Wow. Good job following your gut and helping out. It's hard to recognize those sorts of situations, but thank goodness there are people like you and the van driver out there to help. I doubt I would have had the perspecacity to do the same. :)

Kitty said...

OMG how awful for that family, and how lucky they were that you were there. Too many people these days would have just let it go thinking that the other driver was just an ass.

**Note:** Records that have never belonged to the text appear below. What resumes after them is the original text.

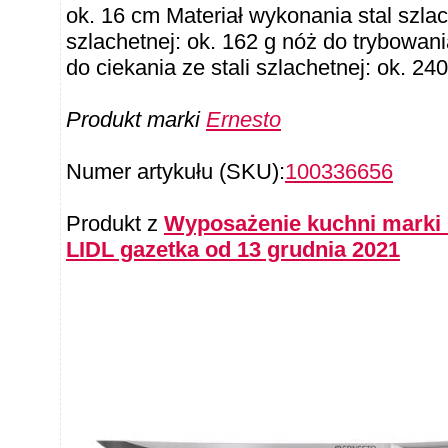
ok. 16 cm Materiał wykonania stal szla
szlachetnej: ok. 162 g nóż do trybowania
do ciekania ze stali szlachetnej: ok. 240 
Produkt marki
Ernesto
Numer artykułu (SKU):
100336656
Produkt z
Wyposażenie kuchni marki G
LIDL gazetka od 13 grudnia 2021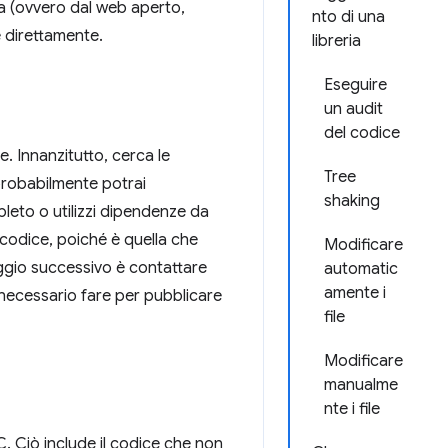
ta (ovvero dal web aperto,
nto di una
 direttamente.
libreria
Eseguire
un audit
del codice
e. Innanzitutto, cerca le
Tree
, probabilmente potrai
shaking
leto o utilizzi dipendenze da
codice, poiché è quella che
Modificare
saggio successivo è contattare
automatic
amente i
è necessario fare per pubblicare
file
Modificare
manualme
nte i file
 Ciò include il codice che non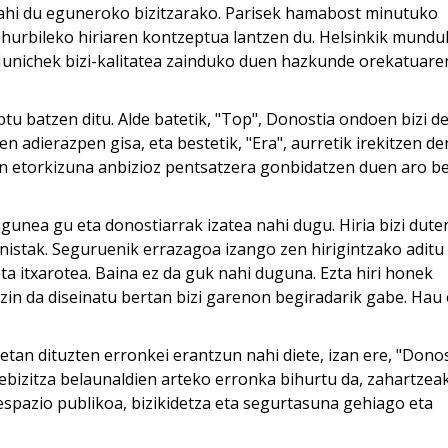
hi du eguneroko bizitzarako. Parisek hamabost minutuko
 hurbileko hiriaren kontzeptua lantzen du. Helsinkik mund
 Munichek bizi-kalitatea zainduko duen hazkunde orekatuare
tu batzen ditu. Alde batetik, "Top", Donostia ondoen bizi d
dierazpen gisa, eta bestetik, "Era", aurretik irekitzen de
ron etorkizuna anbizioz pentsatzera gonbidatzen duen aro be
gunea gu eta donostiarrak izatea nahi dugu. Hiria bizi dute
istak. Seguruenik errazagoa izango zen hirigintzako aditu
ta itxarotea. Baina ez da guk nahi duguna. Ezta hiri honek
in da diseinatu bertan bizi garenon begiradarik gabe. Hau 
an dituzten erronkei erantzun nahi diete, izan ere, "Dono
xebizitza belaunaldien arteko erronka bihurtu da, zahartzea
 espazio publikoa, bizikidetza eta segurtasuna gehiago eta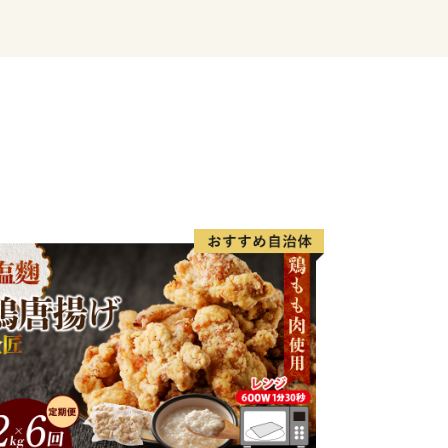
釣り、自然の中で温かな日差しを受け、
白砂青松の高田松原、
味覚に舌鼓み。各地で黄金の稲穂が揺れ
く、虎舞いで新年を祝います。
ひ一度お越しください。
がい者の雇用を！
さと納税の返礼品の梱包を障がい者の皆
す。
包されているか心配される方もいるかも
な障がいにより苦手な作業もあります
一つ一つの丁寧な作業には頭が下がりま
事業ということで自分達が「市に役立つ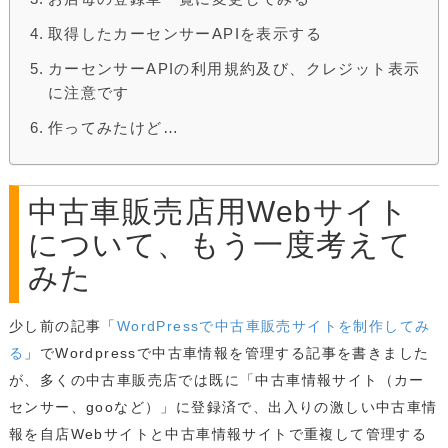
取得したカーセンサーAPIを表示する
カーセンサーAPIの利用規約及び、クレジット表示
に注意です
作ってみたけど…
中古車販売店用Webサイト
について、もう一度考えて
みた
少し前の記事「
WordPressで中古車販売サイトを制作してみ
る
」でWordpressで中古車情報を管理する記事を書きました
が、多くの中古車販売店では既に「中古車情報サイト（カー
センサー、gooなど）」に登録済で、出入りの激しい中古車情
報を自店Webサイトと中古車情報サイトで重複して管理する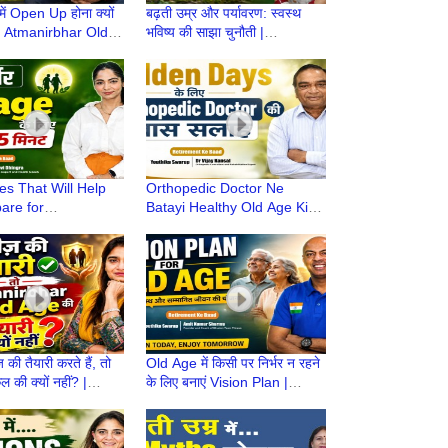
 में Open Up होना क्यों
बढ़ती उम्र और पर्यावरण: स्वस्थ
 | Atmanirbhar Old
भविष्य की साझा चुनौती |
iyari | Retirement
Atmnirbhar OldAge की तैयारी |
Retirement life
es That Will Help
Orthopedic Doctor Ne
are for
Batayi Healthy Old Age Ki
har Old Age |
Taiyari |Atmnirbhar OldAge
ne ke Baad |
की तैयारी |Retirement life
t life
की तैयारी करते हैं, तो
Old Age में किसी पर निर्भर न रहने
 की क्यों नहीं? |
के लिए बनाएं Vision Plan |
r Old Age की तैयारी
Atmnirbhar Old Age की तैयारी
|Retire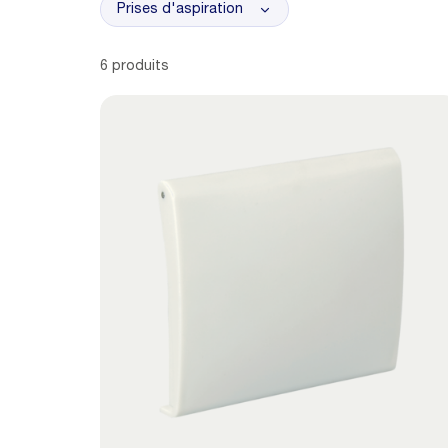
Prises d'aspiration
6 produits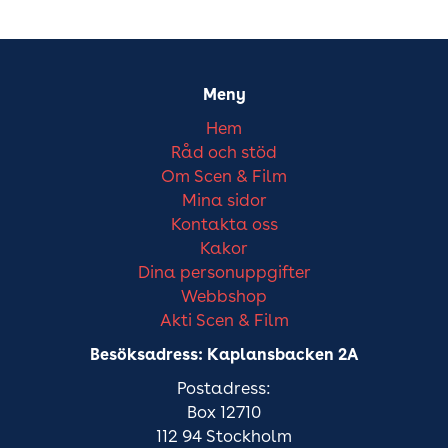
Meny
Hem
Råd och stöd
Om Scen & Film
Mina sidor
Kontakta oss
Kakor
Dina personuppgifter
Webbshop
Akti Scen & Film
Besöksadress: Kaplansbacken 2A
Postadress:
Box 12710
112 94 Stockholm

I had a similar incident a few years ago with another driver who was obviously falling asleep at the wheel but still insisted on doing 80mph down the middle lane of the motorway. I pulled over to report him to the police, but I've no idea if they ever caught up with him. It was just him in the car, but he could have easily caused a huge accident.

Matt, Kara and Hunter said...

What a scary situation! Glad you were there to help out.

Gen said...

I'll think about your experience if I'm ever witness to such a driver. Thanks for writing about it.

MaryP said...

So glad it ended well! Many people would have shrugged him off as a drunk or stoned. Many more would have considered it done when they called the police. It's quite possible that by hanging in there you helped prevent a tragedy.

And if that doesn't leave you a little shakey, I don't know what would.

SSTyrner said...

My goodness that was some high drama excitement!
I think you did all the right things. Good job following through, Average Mom!
I'm so glad no one was hurt.
The world is a better place because good people like you were there to help those kids and their father.

MorahMommy said...

Wow, I have chills reading this.

You should be proud of yourself. In this day and age, most people would comment to each other, but would not do anything about it. That man and children were very lucky.

Thank goodness nobody was hurt.

Anonymous said...

wow. I'm so glad you followed your gut! I imagine the driver was "locked" inside his body and thought he was in a normal state. You were at that place at that time for a reason!